> _Exercise goal_: Examine the material below and count the lines that hold the word "مرداد". Report only the number.
Segment Start: Material for this exercise
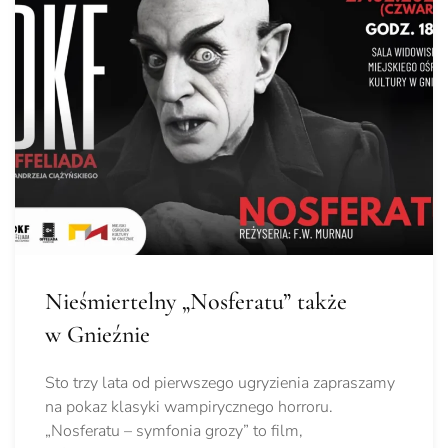
Nieśmiertelny „Nosferatu” także
w Gnieźnie
Sto trzy lata od pierwszego ugryzienia zapraszamy
na pokaz klasyki wampirycznego horroru.
„Nosferatu – symfonia grozy” to film,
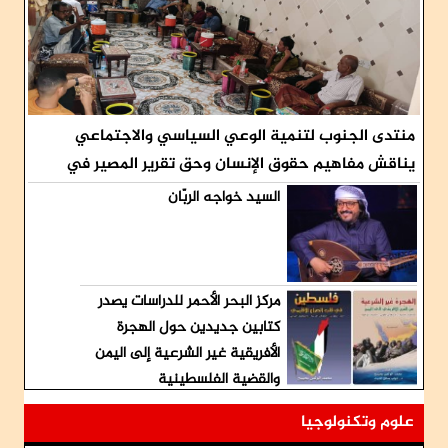
منتدى الجنوب لتنمية الوعي السياسي والاجتماعي
يناقش مفاهيم حقوق الإنسان وحق تقرير المصير في
ندوة فكرية وقانونية موسعة ..
السيد خواجه الربّان
مركز البحر الأحمر للدراسات يصدر
كتابين جديدين حول الهجرة
الأفريقية غير الشرعية إلى اليمن
والقضية الفلسطينية
علوم وتكنولوجيا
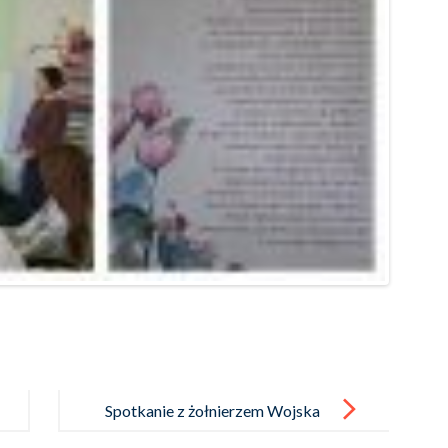
Spotkanie z żołnierzem Wojska
Polskiego – w ramach obchodów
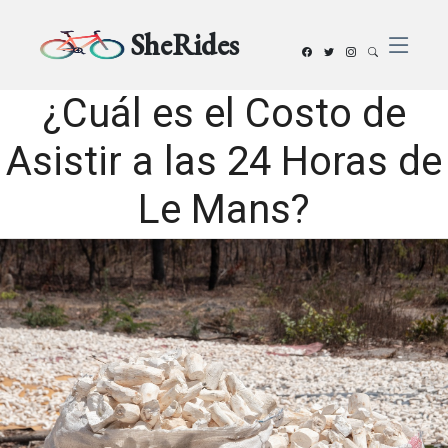
SheRides
¿Cuál es el Costo de
Asistir a las 24 Horas de
Le Mans?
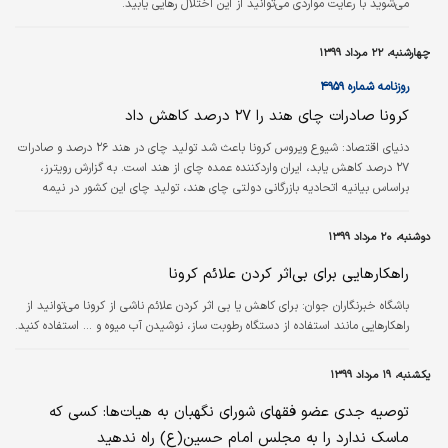
می‌شوید با رعایت مواردی می‌توانید از این اختلال رهایی یابید.
چهارشنبه، ۲۲ مرداد ۱۳۹۹
روزنامه شماره ۴۹۵۹
کرونا صادرات چای هند را ۲۷ درصد کاهش داد
دنیای اقتصاد:
شیوع ویروس کرونا باعث شد تولید چای در هند ۲۶ درصد و صادرات
۲۷ درصد کاهش یابد، ایران واردکننده عمده چای از هند است. به گزارش رویترز،
براساس بیانیه اتحادیه بازرگانی دولتی چای هند، تولید چای این کشور در نیمه
نخست سال ۲۰۲۰ با ۴/ ۲۶ درصد کاهش نسبت به سال گذشته به ۲۶/ ۳۴۸هزار
تن رسید. ۲ عامل شیوع ویروس کرونا به دلیل محدودیت‌هایی که در جابه‌جایی
دوشنبه، ۲۰ مرداد ۱۳۹۹
ایجاد کرد و همچنین جاری شدن سیل در مناطق تولید چای به ویژه منطقه آسام، از
مهم‌ترین دلایل افت تولید چای این کشور بوده است.
راهکارهایی برای بی‌اثر کردن علائم کرونا
باشگاه خبرنگاران جوان:
برای کاهش یا بی اثر کردن علائم ناشی از کرونا می‌توانید از
راهکارهایی مانند استفاده از دستگاه رطوبت ساز، نوشیدن آب میوه و ... استفاده کنید.
یکشنبه، ۱۹ مرداد ۱۳۹۹
توصیه جدی عضو فقهای شورای نگهبان به هیات‌ها: کسی که
ماسک ندارد را به مجلس امام حسین(ع) راه ندهید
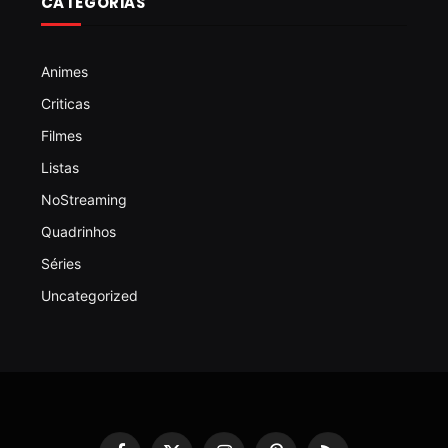
CATEGORIAS
Animes
Criticas
Filmes
Listas
NoStreaming
Quadrinhos
Séries
Uncategorized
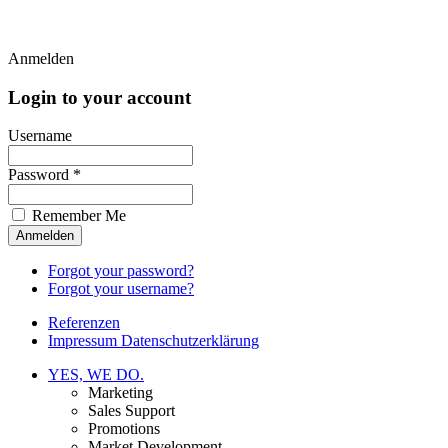
Anmelden
Login to your account
Username
Password *
Remember Me
Forgot your password?
Forgot your username?
Referenzen
Impressum Datenschutzerklärung
YES, WE DO.
Marketing
Sales Support
Promotions
Market Development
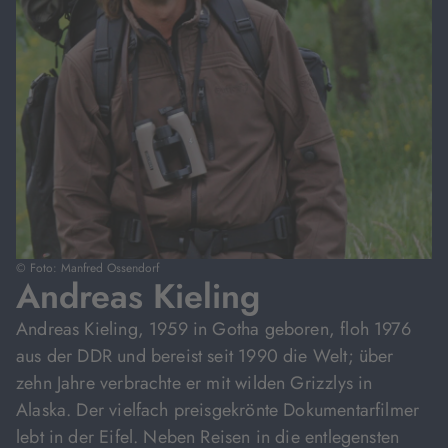
© Foto: Manfred Ossendorf
Andreas Kieling
Andreas Kieling, 1959 in Gotha geboren, floh 1976
aus der DDR und bereist seit 1990 die Welt; über
zehn Jahre verbrachte er mit wilden Grizzlys in
Alaska. Der vielfach preisgekrönte Dokumentarfilmer
lebt in der Eifel. Neben Reisen in die entlegensten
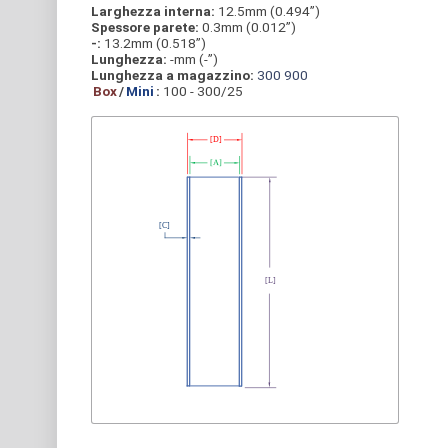
Larghezza interna:
12.5mm (0.494”)
Spessore parete:
0.3mm (0.012”)
-:
13.2mm (0.518”)
Lunghezza:
-mm (-”)
Lunghezza a magazzino:
300
900
Box
/
Mini
:
100 - 300/25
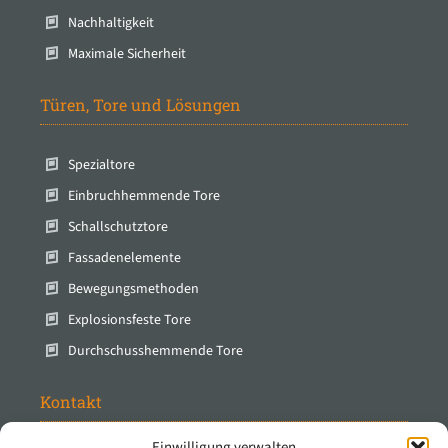
Nachhaltigkeit
Maximale Sicherheit
Türen, Tore und Lösungen
Spezialtore
Einbruchhemmende Tore
Schallschutztore
Fassadenelemente
Bewegungsmethoden
Explosionsfeste Tore
Durchschusshemmende Tore
Kontakt
Einwilligung verwalten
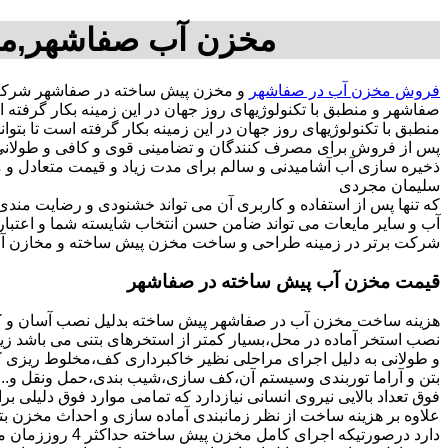
مخزن آب صفاشهر,مخ
فروش مخزن آب در صفاشهر
و مخزن پیش ساخته در صفاشهر شرکت 
صفاشهر و منطبق با تکنولوژیهای روز جهان در این زمینه بکار گر
منطبق با تکنولوژیهای روز جهان در این زمینه بکار گرفته است تا بتو
پس از فروش برای مصرف کنندگان و تضامینی قوی و کافی و طولانی ج
سلیمان مجردی
که تنها پس از استفاده و کاربری آن می تواند خشنودی و رضایت من
آب و سایر مایعات می تواند ضامن حسن انتخاب شایسته شما و اعتبا
شرکت برتر در زمینه طراحی و ساخت مخزن پیش ساخته و مخازن آب
قیمت مخزن آب پیش ساخته در صفاشهر
هزینه ساخت مخزن آب در صفاشهر پیش ساخته بدلیل نصب آسان و کوت
نصب استخر آماده در محل،بسیار کمتر از استخرهای بتنی می باشد زیر
و طولانی به دلیل اجرای مراحلی نظیر خاکبرداری کف،مخلوط ریزی کف،
بتن و آراما توربندی وسیستم آن،کف سازی،شیب بندی،حمل ونقل و...ه
فوق تعداد بالایی نیروی انسانی نیازدارد که تمامی موارد فوق دلیلی ب
دارد درصورتیکه اجرا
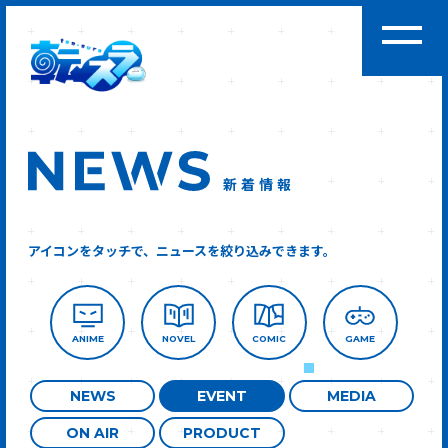
新着情報
アイコンをタッチで、ニュースを絞り込みできます。
ANIME
NOVEL
COMIC
GAME
NEWS
EVENT
MEDIA
ON AIR
PRODUCT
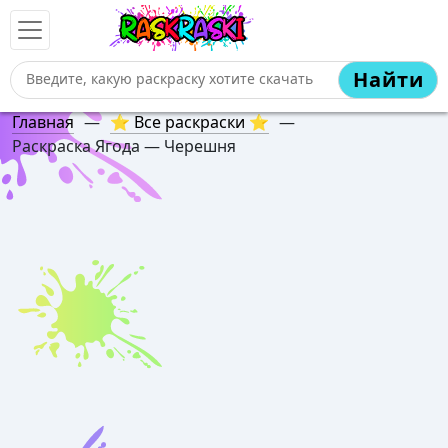
Найти
Главная
—
⭐ Все раскраски ⭐
—
Раскраска Ягода — Черешня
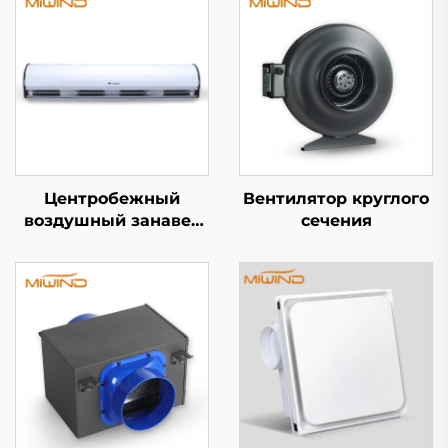
Центробежный
Вентилятор круглого
воздушный занавес
сечения
X7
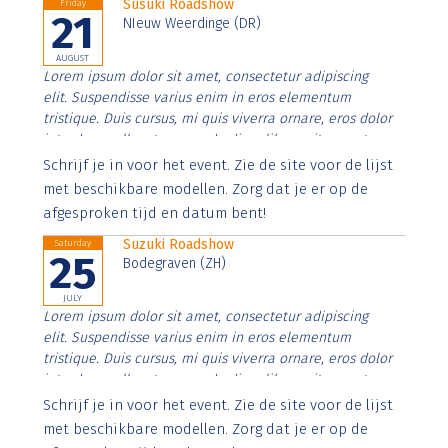
Susuki Roadshow
Friday
21
NIeuw Weerdinge (DR)
AUGUST
Lorem ipsum dolor sit amet, consectetur adipiscing
elit. Suspendisse varius enim in eros elementum
tristique. Duis cursus, mi quis viverra ornare, eros dolor
interdum nulla, ut commodo diam libero vitae erat.
Aenean faucibus nibh et justo cursus id rutrum lorem
Schrijf je in voor het event. Zie de site voor de lijst
imperdiet. Nunc ut sem vitae risus tristique posuere.
met beschikbare modellen. Zorg dat je er op de
afgesproken tijd en datum bent!
Suzuki Roadshow
Saturday
25
Bodegraven (ZH)
JULY
Lorem ipsum dolor sit amet, consectetur adipiscing
elit. Suspendisse varius enim in eros elementum
tristique. Duis cursus, mi quis viverra ornare, eros dolor
interdum nulla, ut commodo diam libero vitae erat.
Aenean faucibus nibh et justo cursus id rutrum lorem
Schrijf je in voor het event. Zie de site voor de lijst
imperdiet. Nunc ut sem vitae risus tristique posuere.
met beschikbare modellen. Zorg dat je er op de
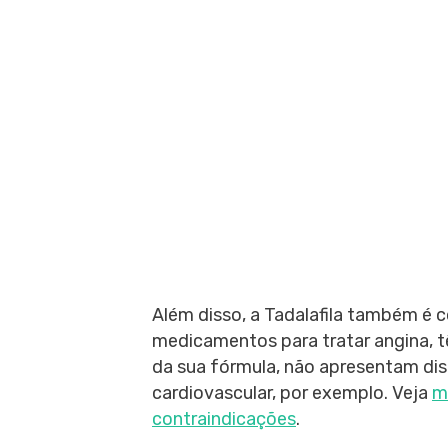
Além disso, a Tadalafila também é 
medicamentos para tratar angina, t
da sua fórmula, não apresentam dis
cardiovascular, por exemplo. Veja
ma
contraindicações
.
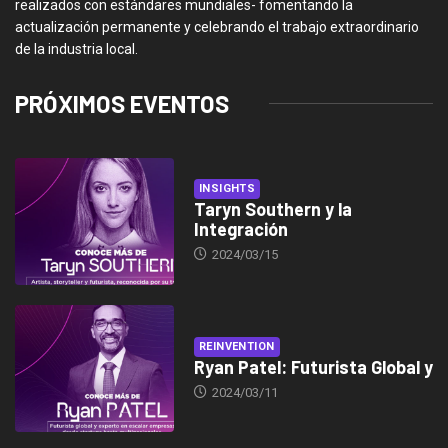
realizados con estándares mundiales- fomentando la
actualización permanente y celebrando el trabajo extraordinario
de la industria local.
PRÓXIMOS EVENTOS
INSIGHTS
Taryn Southern y la
Integración
2024/03/15
REINVENTION
Ryan Patel: Futurista Global y
2024/03/11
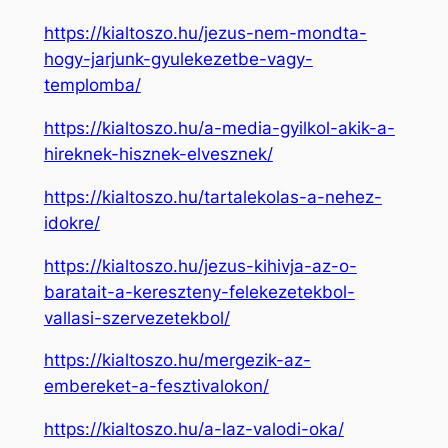
https://kialtoszo.hu/jezus-nem-mondta-
hogy-jarjunk-gyulekezetbe-vagy-
templomba/
https://kialtoszo.hu/a-media-gyilkol-akik-a-
hireknek-hisznek-elvesznek/
https://kialtoszo.hu/tartalekolas-a-nehez-
idokre/
https://kialtoszo.hu/jezus-kihivja-az-o-
baratait-a-kereszteny-felekezetekbol-
vallasi-szervezetekbol/
https://kialtoszo.hu/mergezik-az-
embereket-a-fesztivalokon/
https://kialtoszo.hu/a-laz-valodi-oka/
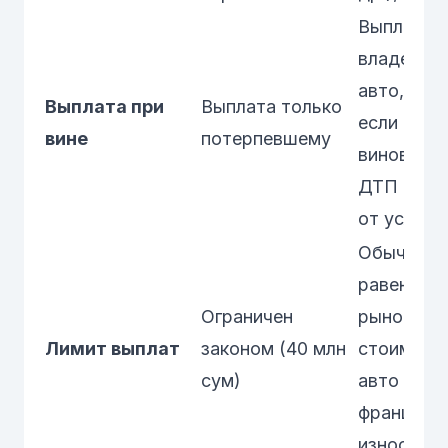
Выплата
владельц
авто, даж
Выплата при
Выплата только
если он
вине
потерпевшему
виновник
ДТП (зав
от услови
Обычно
равен
Ограничен
рыночной
Лимит выплат
законом (40 млн
стоимост
сум)
авто (мин
франшиза
износ)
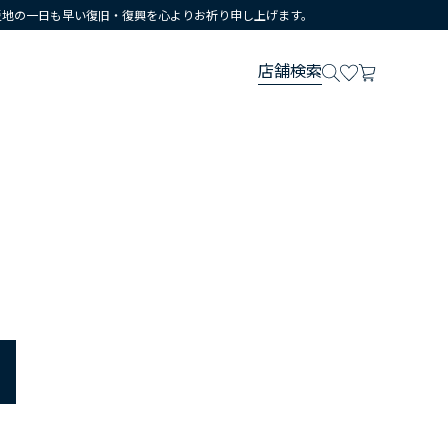
災地の一日も早い復旧・復興を心よりお祈り申し上げます。
店舗検索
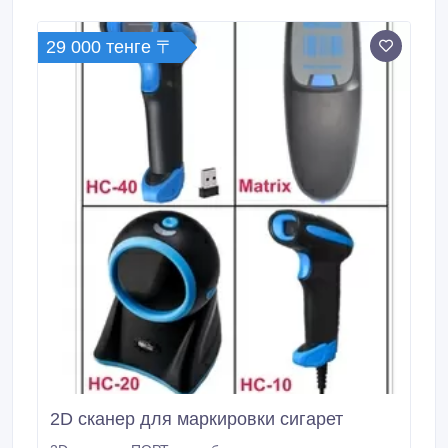
напряжения 380В Потребляемая мощность – 1,
5кВт Материал: нержавеющая сталь.
29 000 тенге 〒
2D сканер для маркировки сигарет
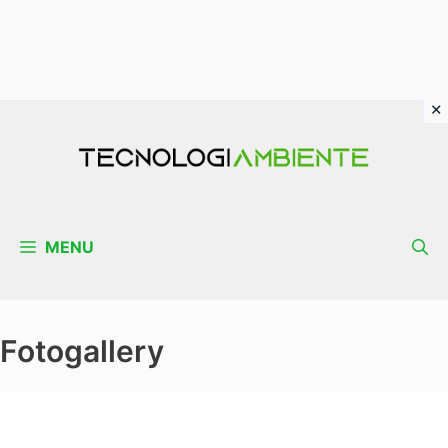
Vai
al
contenuto
MENU
Fotogallery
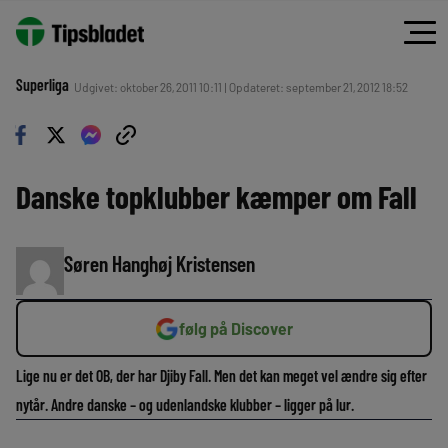
Superliga
Udgivet: oktober 26, 2011 10:11 | Opdateret: september 21, 2012 18:52
Danske topklubber kæmper om Fall
Søren Hanghøj Kristensen
følg på Discover
Lige nu er det OB, der har Djiby Fall. Men det kan meget vel ændre sig efter
nytår. Andre danske – og udenlandske klubber – ligger på lur.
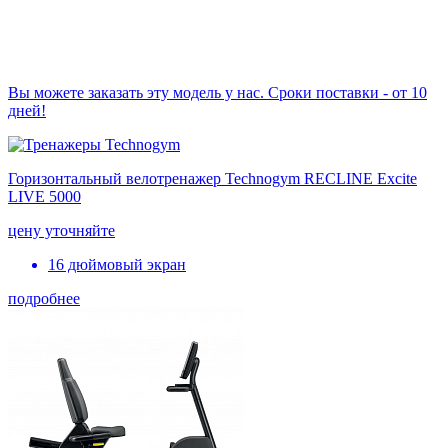
Вы можете заказать эту модель у нас. Сроки поставки - от 10
дней!
Горизонтальный велотренажер Technogym RECLINE Excite
LIVE 5000
цену уточняйте
16 дюймовый экран
подробнее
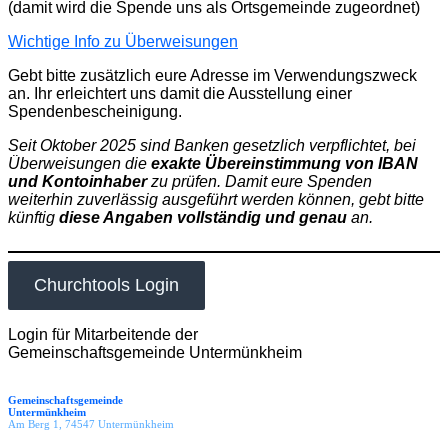
(damit wird die Spende uns als Ortsgemeinde zugeordnet)
Wichtige Info zu Überweisungen
Gebt bitte zusätzlich eure Adresse im Verwendungszweck
an. Ihr erleichtert uns damit die Ausstellung einer
Spendenbescheinigung.
Seit Oktober 2025 sind Banken gesetzlich verpflichtet, bei
Überweisungen die
exakte Übereinstimmung von IBAN
und Kontoinhaber
zu prüfen. Damit eure Spenden
weiterhin zuverlässig ausgeführt werden können, gebt bitte
künftig
diese Angaben vollständig und genau
an.
Churchtools Login
Login für Mitarbeitende der
Gemeinschaftsgemeinde Untermünkheim
Gemeinschaftsgemeinde
Untermünkheim
Am Berg 1, 74547 Untermünkheim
Segment End: Material for this exercise
> _Exercise output_: 3